As Hart’s sub-title implies the book is split into three divisions; Being (the existential question, essentially the cosmological argument), consciousness (or why the “hard problem” of consciousness points to God) and Bliss (The experiential evidence). I intend this to be a series of three posts addressing each in turn starting with Being

BEING
In one respect the disappointment of this part of the book is that it really offers nothing new. Hart’s argument is essentially a re-hash of Paul Tillich’s “ground of being” concept where God is defined as that upon which all else is contingent, although I think Hart’s explanation and derivation is much more cogently explained than many with less resort to post-modernist language and obfuscation (I do mean less by the way, not none: there is still plenty of semi-digestible word salad in this book).

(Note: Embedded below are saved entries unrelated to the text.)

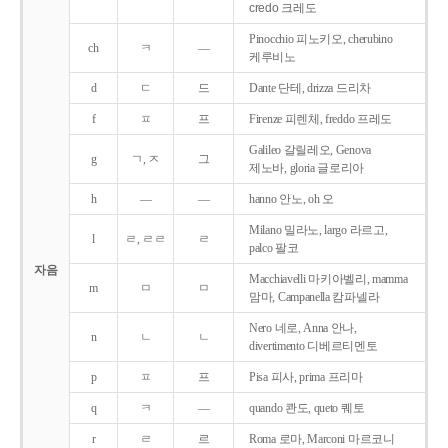
credo 크레도
Pinocchio 피노키오, cherubino
ch
ㅋ
―
케루비노
d
ㄷ
드
Dante 단테, drizza 드리차
f
ㅍ
프
Firenze 피렌체, freddo 프레도
Galileo 갈릴레오, Genova
g
ㄱ, ㅈ
그
제노바, gloria 글로리아
h
―
―
hanno 안노, oh 오
Milano 밀라노, largo 라르고,
l
ㄹ, ㄹㄹ
ㄹ
palco 팔코
자음
Macchiavelli 마키아벨리, mamma
m
ㅁ
ㅁ
맘마, Campanella 캄파넬라
Nero 네로, Anna 안나,
n
ㄴ
ㄴ
divertimento 디베르티멘토
p
ㅍ
프
Pisa 피사, prima 프리마
q
ㅋ
―
quando 콴도, queto 퀘토
r
ㄹ
르
Roma 로마, Marconi 마르코니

He begins by asserting that materialism is a self-limiting philosophy that science uses necessarily to render the observable universe available for comprehension while ignoring the philosophical dilemma of why anything requiring investigation exists at all. The logical consequence of this is that everything is seen as a sequence of causes and effects leading to infinite regressions if you try to contemplate the “first cause” of anything. He extends the argument to say that explanations relying on mathematical imperatives fail the same test as they must also be contingent on something absolute as would an infinite multiverse or any appeal to the anthropic principle to explain why the universe is as we find it.
Hart goes on to explain that his refined cosmological argument requires an eternal infinite indivisible prime cause that doesn’t initiate creation at a specific point or occupy Einsteinian space-time in any way. Meaning it can’t be observed because science only looks inside the system and ignores external supernatural explanations (which is a general claim I have addressed before).
My problem with all of this really boils down to “so what”? Apart from the fact that such arguments have been made for centuries even if such a ground of being does exist (and I am prepared to concede that it might, or even logically must) why call this thing God? In fact why call it anything at all if it is essentially beyond our capacity to observe and the universe cannot possibly look other than it does either with or without it?
My favourite sound-bite response to the question “why is there something instead of nothing?” is to suggest that there is only one way for there to be nothing yet an almost infinite number of ways for there to be something so the balance of probability is massively in favour of something. I’ve always considered this to be a trivial thought but Hart does take the time to argue against it by saying that an “empty universe” is merely a logical possibility and not a logical necessity in the way that his prime cause of being is and anyway there may be many logically possible empty universes: but this wrong. While there may be many logically possible empty universes there really can only be one way for there to be nothing (whatever that means) even assuming it is logically possible at all. It may be that something is the default due to the logical impossibility of nothing.
It is unsatisfying (even for a materialist) to say it’s “turtles all the way down” but this doesn’t mean that any ground of being ,even if metaphysical, must possess divinity or intent and even less that it has specific opinions on the dietary and sexual habits of humans, which leads me to this final observation…
In a substantial diversion from the initial theme of “being” Hart makes the point that the God he is attempting to describe and justify is not a small ‘g’ god or the demiurge of the Old Testament who created a universe from pre-existing chaos but one that’s very much the ex-nihilo be-all and end-all of existence. But, given that he is explicitly aiming this book at atheists he appears to have missed the memo that for the most part it is only the existence of the demiurges that we are denying. After all it is these theistic gods that are supposed to answer prayers and wreak punishments with careless abandon on human kind. These are the gods for which not only is there no evidence but substantial evidence against even though these are also the gods that, despite Hart’s conviction, most naïve believers look to for moral guidance and salvation. Hart, at least in part one of this book, is flirting with something very close to pantheism which really does not square with his professed Eastern Orthodox Christianity and he fails to make the qualitative leap between god in the abstract and a God we should care about.